The principal thought I would be a bad influence on my class friends and so I had to leave the school and join Loreto Convent, move from a Bengali medium to an English medium school which was quite traumatizing", recalled Sharmila.
“In the first shot in Apur Sansar, I had to open a door, cross the threshold and enter into Apu’s terrace room. For me it was literally walking into a new world and I was heavily directed.”
The actress was then cast in Devi, her favourite Ray film, a dark psychological drama in which she plays a young bride in a feudal family who is worshipped as a goddess.
The film was Ray’s overt comment on religious extremism and he faced a lot of criticism at the time. Although not a box office success the film is frighteningly relevant whenever religion threatens to obscure reason.
Sharmila discovered while working with Ray that acting was what she liked most. Ray would schedule the production during the summer holidays so she had no further problems in school.

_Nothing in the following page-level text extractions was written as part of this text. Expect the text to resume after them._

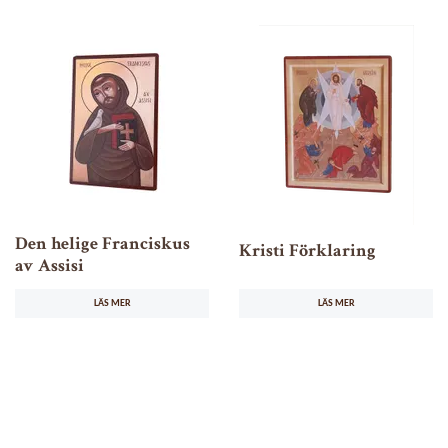
Den helige Franciskus
Kristi Förklaring
av Assisi
LÄS MER
LÄS MER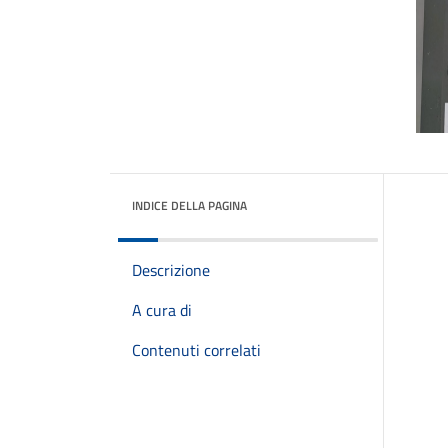
INDICE DELLA PAGINA
Descrizione
A cura di
Contenuti correlati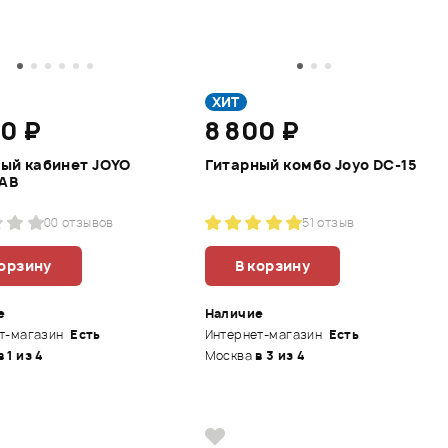
ХИТ
00 ₽
8 800 ₽
ый кабинет JOYO
Гитарный комбо Joyo DC-15
AB
0
0 отзывов
5
1 отзыв
корзину
В корзину
е
Наличие
т-магазин
Есть
Интернет-магазин
Есть
в 1 из 4
Москва
в 3 из 4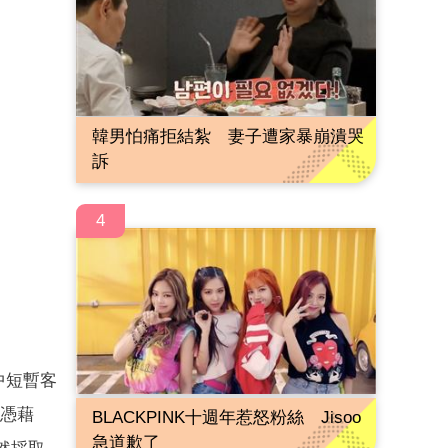
韓男怕痛拒結紮 妻子遭家暴崩潰哭
訴
4
中短暫客
也憑藉
BLACKPINK十週年惹怒粉絲 Jisoo
急道歉了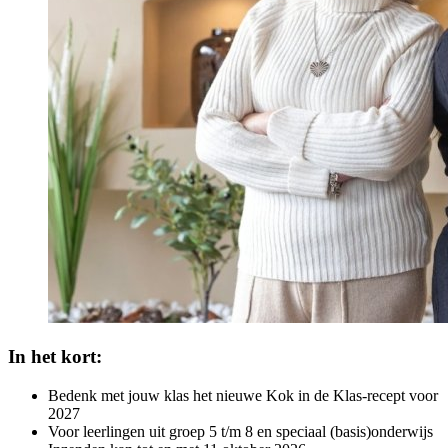
In het kort:
Bedenk met jouw klas het nieuwe Kok in de Klas-recept voor
2027
Voor leerlingen uit groep 5 t/m 8 en speciaal (basis)onderwijs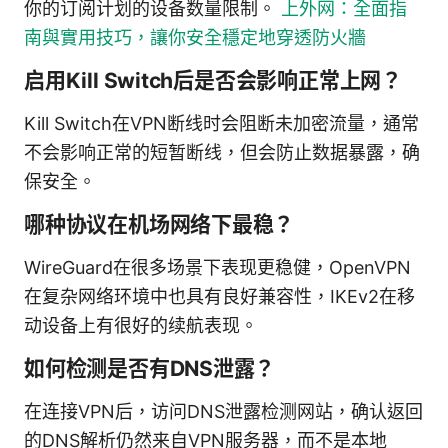
你的订阅计划的设备数量限制。
上外网：全面指
南與實用技巧，讓你安全穩定地穿透防火牆
启用Kill Switch后是否会影响正常上网？
Kill Switch在VPN断线时会阻断未加密流量，通常
不会影响正常的短暂断线，但会防止数据暴露，确
保安全。
哪种协议在机场网络下最稳？
WireGuard在很多场景下表现更稳健，OpenVPN
在复杂网络环境中也具有良好兼容性，IKEv2在移
动设备上有很好的续航表现。
如何检测是否有DNS泄露？
在连接VPN后，访问DNS泄露检测网站，确认返回
的DNS解析仍然来自VPN服务器，而不是本地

Sharmila recalled appalling conditions in Calcutta studios, with load shedding ( cuts in electricity), no air conditioning, studio floors with potholes – all of which convinced Ray to work in real locations.
Also, he started taking on more work himself, handling camera, set design, costume, music - all of which must have added to the stress and caused his heart condition, explained Sharmila.
"He would sit beside his camera and chew on a handkerchief watching intensely while the shot was being prepared.”
Sharmila and her co-star Soumitra Chatterjee continued to be part of Ray’s favourite actors and they were next cast in 'Aranyer Din Ratri'.
By then Sharmila had established herself in Bombay and was shooting for Shakti Samanta’s 'Aradhana'. She recalls with humour how she dropped the Hindi film and went to Bengal to work with Ray for the month long schedule.
The iconic song “Mere Sapno Ke Rani” was about to be filmed with the toy train in Darjeeling. With Sharmila absconding, Samanta had to shoot the section with Rajesh Khanna separately and then film her part later at Filmistan Studios.
'Aradhana' of course, went on to be a phenomenal success and all was forgiven. To Sharmila goes the unique credit of inhabiting both worlds.
She reigned as Bollywood queen for two decades whilst continued to work in Bengali cinema and Ray. The roles of intelligent, urban women who morally questioned the protagonist’s world repeatedly went to her in the city films (Days and Nights, Company Limited, The Hero).
A film based on Shankar’s novel finds Ray at his most ironic and observant.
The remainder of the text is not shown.